About Eosinophilic Gastroenteritis (EGE)

What is Eosinophilic Gastroenteritis (EGE)?

Eosinophilic gastroenteritis is a rare disease in which eosinophils (a type of white blood cell), accumulate in the lining of the stomach and/or intestine causing inflammation, or “gastroenteritis”. This inflammation leads to injury of the stomach and intestine and patients often present with abdominal pain, nausea, vomiting, diarrhea, weight loss and / or poor growth. Some patients may become anemic (low blood counts) and present with fatigue and poor exercise endurance. Other patients may present with malnutrition and have low protein and vitamin levels. Given the rarity of this disease, the number of individuals living with EGE is unknown. Eosinophilic gastroenteritis affects both adults and children. Patients with this disease may also have environmental and/or food allergies. The cause is unknown but it has been hypothesized that food allergies may play an important role in EGE.    

 How is EGE Diagnosed?

After your doctor completes a thorough history and physical examination, an upper endoscopy is necessary to confirm the diagnosis. Currently, endoscopy is considered the only reliable diagnostic test for EGE. While your child is asleep, your doctor will use a camera that looks like the tubing of a stethoscope to take tiny pinch biopsies from the lining of the esophagus, stomach and small intestine. These specimens are then examined under a microscope to look for inflammation and the presence of eosinophils. An eosinophil is a type of white blood cell that is an important part of the immune system. Eosinophils can be thought of as allergic cells that are typically found in only small quantities in the stomach, intestine and colon. After considering other causes of gastroenteritis, large numbers of eosinophils invading the stomach and intestinal lining are consistent with EGE. 

How is EGE Treated?

Because this condition is so rare, there are currently no treatment guidelines for EGE. In most cases, therapy is coordinated with an Allergist to best determine the optimal treatment approach. An Allergist may use skin testing (called “skin prick” and “atopy patch” testing) to help determine if foods should be eliminated from your child’s diet. Avoidance of these allergies is the backbone of therapy for EGE. In children with severe and unresponsive disease, another treatment option includes an elemental diet. With this diet, all sources of protein are eliminated and patients are supported with a broken-down (“elemental”) formula often requiring a feeding tube. Unfortunately, topical steroids, as used in Eosinophilic Esophagitis (EoE), are not useful in EGE. Occasionally, systemic steroid therapy or other anti-inflammatory therapies are necessary to control the inflammation in EGE. Acid blockers may be used to protect the injured stomach from acid damage. Vitamin and mineral supplementation may be necessary and is often directed by a Dietician. As one can imagine, dietary changes can be difficult for a variety of reasons including knowing which foods to eliminate, avoiding nutritional deficiencies, ensuring small amounts of allergic foods are not hidden in other foods and making sure your child is sticking to the diet, among others. These challenges are the very reason that patients and their families often benefit from having a Dietician and occasionally a Psychologist as part of their treatment team.

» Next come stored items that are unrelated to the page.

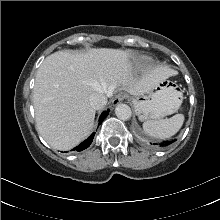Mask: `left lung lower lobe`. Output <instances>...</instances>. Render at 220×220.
Here are the masks:
<instances>
[{
    "label": "left lung lower lobe",
    "instance_id": "0a47b994",
    "mask_svg": "<svg viewBox=\"0 0 220 220\" xmlns=\"http://www.w3.org/2000/svg\"><path fill=\"white\" fill-rule=\"evenodd\" d=\"M174 141H175V140H174ZM174 141H166V142H162V143H159V144L153 143V145H157V146H167V145L173 143Z\"/></svg>",
    "mask_w": 220,
    "mask_h": 220
}]
</instances>
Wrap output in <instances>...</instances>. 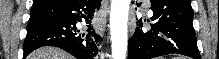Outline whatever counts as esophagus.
I'll list each match as a JSON object with an SVG mask.
<instances>
[{
    "mask_svg": "<svg viewBox=\"0 0 219 59\" xmlns=\"http://www.w3.org/2000/svg\"><path fill=\"white\" fill-rule=\"evenodd\" d=\"M107 2H108V1H107V0H105V3H104V5H103V8H104V11H105V12L107 11V7H108V4H107ZM100 30H101V32H100V33H101V34H103L104 26H103V27H101V29H100Z\"/></svg>",
    "mask_w": 219,
    "mask_h": 59,
    "instance_id": "1",
    "label": "esophagus"
}]
</instances>
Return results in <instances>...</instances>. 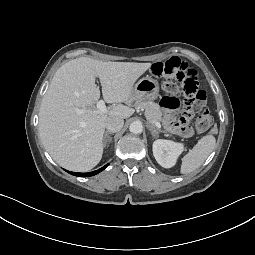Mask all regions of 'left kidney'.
Wrapping results in <instances>:
<instances>
[{"instance_id": "5707ae66", "label": "left kidney", "mask_w": 255, "mask_h": 255, "mask_svg": "<svg viewBox=\"0 0 255 255\" xmlns=\"http://www.w3.org/2000/svg\"><path fill=\"white\" fill-rule=\"evenodd\" d=\"M183 150V144L171 140L157 139L153 143V155L164 168L173 167Z\"/></svg>"}]
</instances>
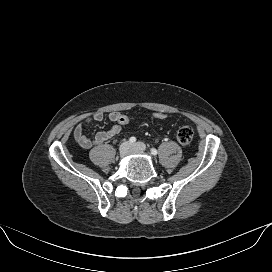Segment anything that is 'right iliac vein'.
I'll return each mask as SVG.
<instances>
[{"label":"right iliac vein","instance_id":"63e3f726","mask_svg":"<svg viewBox=\"0 0 272 272\" xmlns=\"http://www.w3.org/2000/svg\"><path fill=\"white\" fill-rule=\"evenodd\" d=\"M120 156L121 157H125L127 156L131 150H132V146L129 142H123L121 145H120Z\"/></svg>","mask_w":272,"mask_h":272}]
</instances>
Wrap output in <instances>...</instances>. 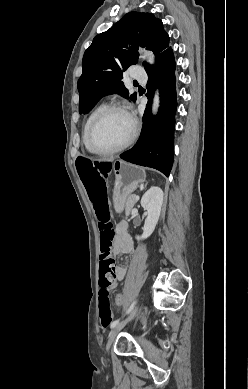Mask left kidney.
Segmentation results:
<instances>
[{
	"label": "left kidney",
	"mask_w": 248,
	"mask_h": 389,
	"mask_svg": "<svg viewBox=\"0 0 248 389\" xmlns=\"http://www.w3.org/2000/svg\"><path fill=\"white\" fill-rule=\"evenodd\" d=\"M163 203V191L160 187H151L142 197L141 206L146 210L142 236H136L137 240L148 238L154 231L158 222Z\"/></svg>",
	"instance_id": "1"
}]
</instances>
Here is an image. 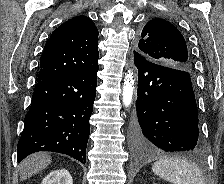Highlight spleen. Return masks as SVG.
<instances>
[{
    "label": "spleen",
    "instance_id": "3e777b00",
    "mask_svg": "<svg viewBox=\"0 0 224 184\" xmlns=\"http://www.w3.org/2000/svg\"><path fill=\"white\" fill-rule=\"evenodd\" d=\"M152 171L173 184H205L202 171L183 159H160L153 164Z\"/></svg>",
    "mask_w": 224,
    "mask_h": 184
}]
</instances>
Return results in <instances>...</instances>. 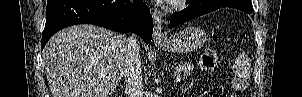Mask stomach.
<instances>
[{
    "mask_svg": "<svg viewBox=\"0 0 302 97\" xmlns=\"http://www.w3.org/2000/svg\"><path fill=\"white\" fill-rule=\"evenodd\" d=\"M206 40L204 31L187 27L169 37L166 42L157 43V46L163 51L187 54L201 49Z\"/></svg>",
    "mask_w": 302,
    "mask_h": 97,
    "instance_id": "0dacf381",
    "label": "stomach"
}]
</instances>
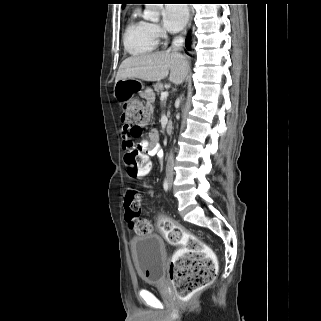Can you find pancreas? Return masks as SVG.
I'll list each match as a JSON object with an SVG mask.
<instances>
[{"mask_svg": "<svg viewBox=\"0 0 321 321\" xmlns=\"http://www.w3.org/2000/svg\"><path fill=\"white\" fill-rule=\"evenodd\" d=\"M154 90L157 92V93H160V92H162L163 90H164V85H163V83H161V82H158V83H156V84H154Z\"/></svg>", "mask_w": 321, "mask_h": 321, "instance_id": "pancreas-1", "label": "pancreas"}]
</instances>
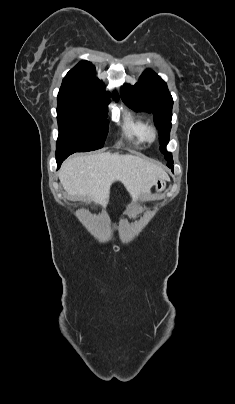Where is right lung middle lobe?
<instances>
[{
	"label": "right lung middle lobe",
	"mask_w": 235,
	"mask_h": 404,
	"mask_svg": "<svg viewBox=\"0 0 235 404\" xmlns=\"http://www.w3.org/2000/svg\"><path fill=\"white\" fill-rule=\"evenodd\" d=\"M108 103L58 96L56 154L102 148L108 132Z\"/></svg>",
	"instance_id": "1"
}]
</instances>
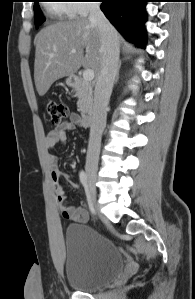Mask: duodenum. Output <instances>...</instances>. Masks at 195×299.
<instances>
[{"instance_id":"410a0bca","label":"duodenum","mask_w":195,"mask_h":299,"mask_svg":"<svg viewBox=\"0 0 195 299\" xmlns=\"http://www.w3.org/2000/svg\"><path fill=\"white\" fill-rule=\"evenodd\" d=\"M70 84L73 87H79L82 85V81L78 76L70 77ZM95 118V110L89 109L86 113L80 116V122L84 127H88L93 124Z\"/></svg>"}]
</instances>
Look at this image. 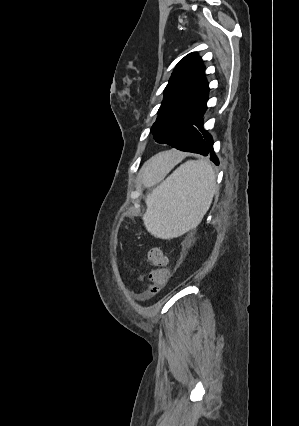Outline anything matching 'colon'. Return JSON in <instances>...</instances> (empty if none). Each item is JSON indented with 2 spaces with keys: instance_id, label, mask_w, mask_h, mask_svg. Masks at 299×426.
I'll list each match as a JSON object with an SVG mask.
<instances>
[{
  "instance_id": "1",
  "label": "colon",
  "mask_w": 299,
  "mask_h": 426,
  "mask_svg": "<svg viewBox=\"0 0 299 426\" xmlns=\"http://www.w3.org/2000/svg\"><path fill=\"white\" fill-rule=\"evenodd\" d=\"M147 258L154 268L149 272L148 282L145 285V294L148 297L157 295L166 285L170 271L161 248H152L148 251Z\"/></svg>"
}]
</instances>
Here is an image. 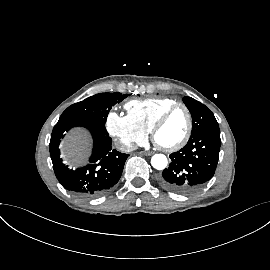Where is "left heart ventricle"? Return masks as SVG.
<instances>
[{
	"mask_svg": "<svg viewBox=\"0 0 270 270\" xmlns=\"http://www.w3.org/2000/svg\"><path fill=\"white\" fill-rule=\"evenodd\" d=\"M187 129V115L184 109H176L160 128L156 141L162 146H171L179 142Z\"/></svg>",
	"mask_w": 270,
	"mask_h": 270,
	"instance_id": "left-heart-ventricle-1",
	"label": "left heart ventricle"
}]
</instances>
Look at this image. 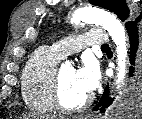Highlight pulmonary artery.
<instances>
[{
    "label": "pulmonary artery",
    "instance_id": "1",
    "mask_svg": "<svg viewBox=\"0 0 142 119\" xmlns=\"http://www.w3.org/2000/svg\"><path fill=\"white\" fill-rule=\"evenodd\" d=\"M109 41V37L103 29L94 28L84 34L59 40L51 48L63 58L79 52L85 46H102L108 44Z\"/></svg>",
    "mask_w": 142,
    "mask_h": 119
}]
</instances>
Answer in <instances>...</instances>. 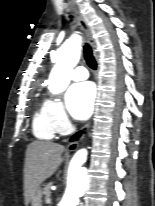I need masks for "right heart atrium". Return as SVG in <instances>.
<instances>
[{
  "instance_id": "right-heart-atrium-1",
  "label": "right heart atrium",
  "mask_w": 155,
  "mask_h": 206,
  "mask_svg": "<svg viewBox=\"0 0 155 206\" xmlns=\"http://www.w3.org/2000/svg\"><path fill=\"white\" fill-rule=\"evenodd\" d=\"M43 107L56 133H65L70 129V120L61 101L49 98L44 102Z\"/></svg>"
}]
</instances>
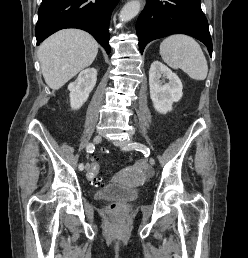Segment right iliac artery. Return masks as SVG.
Masks as SVG:
<instances>
[{"mask_svg": "<svg viewBox=\"0 0 248 258\" xmlns=\"http://www.w3.org/2000/svg\"><path fill=\"white\" fill-rule=\"evenodd\" d=\"M94 149H95L94 145L92 143H89L86 147V152L87 153H93ZM78 168H79V170H83L84 169V164L83 163L79 164Z\"/></svg>", "mask_w": 248, "mask_h": 258, "instance_id": "1", "label": "right iliac artery"}]
</instances>
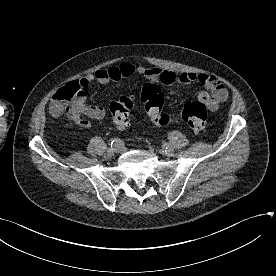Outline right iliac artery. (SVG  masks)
I'll use <instances>...</instances> for the list:
<instances>
[{"label":"right iliac artery","instance_id":"1","mask_svg":"<svg viewBox=\"0 0 276 276\" xmlns=\"http://www.w3.org/2000/svg\"><path fill=\"white\" fill-rule=\"evenodd\" d=\"M112 147H123V143L120 139H114L111 142V148Z\"/></svg>","mask_w":276,"mask_h":276}]
</instances>
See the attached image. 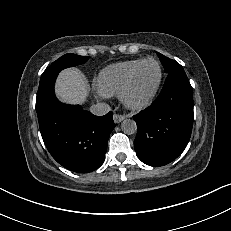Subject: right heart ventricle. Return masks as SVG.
Here are the masks:
<instances>
[{"instance_id": "e07e8e85", "label": "right heart ventricle", "mask_w": 231, "mask_h": 231, "mask_svg": "<svg viewBox=\"0 0 231 231\" xmlns=\"http://www.w3.org/2000/svg\"><path fill=\"white\" fill-rule=\"evenodd\" d=\"M143 59H132L111 64L96 79L98 91L107 97L119 95L133 68Z\"/></svg>"}]
</instances>
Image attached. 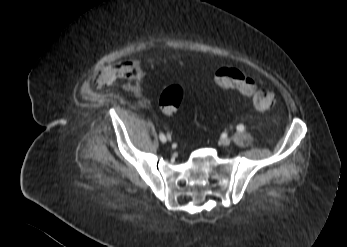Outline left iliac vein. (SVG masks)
Returning a JSON list of instances; mask_svg holds the SVG:
<instances>
[{
    "mask_svg": "<svg viewBox=\"0 0 347 247\" xmlns=\"http://www.w3.org/2000/svg\"><path fill=\"white\" fill-rule=\"evenodd\" d=\"M230 143H231V140H230L229 138H223V139L221 140V144H222L223 146H229Z\"/></svg>",
    "mask_w": 347,
    "mask_h": 247,
    "instance_id": "4c4485c4",
    "label": "left iliac vein"
}]
</instances>
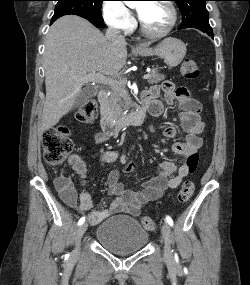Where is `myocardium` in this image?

What can I expect for the future? 

The course of this disease is unknown. EGE is thought of as a relapsing and remitting disease whereby the inflammation may return if therapy is discontinued.  It is a condition that may affect your child’s diet, cause the need to take daily medication(s), and lead to more frequent doctor’s visits and procedures. There is certainly a wide range of how this disease will affect your child’s daily life, but most of the time, with the use of dietary changes and/or medications, children ultimately live a normal life and return to their usual activities.  

Where can I get additional information on EGE?

There are a variety of support networks and resources available for families affected by Eosinophilic Gastrointestinal Disease (EGID). Patient information and support groups include The SEED Center of Atlanta, Inc (www.seedcenteratl.org), The American Partnership for Eosinophilic Disorders (www.apfed.org), the North American Society for Pediatric Gastroenterology, Hepatology and Nutrition (www.naspghan.org), the Food Allergy and Anaphylaxis Network (www.foodallergy.org), and GAeos.org (www.gaeos.org). Together, your team of healthcare professionals will help you better understand this condition and connect you with the available support and resources that will help your child and family thrive.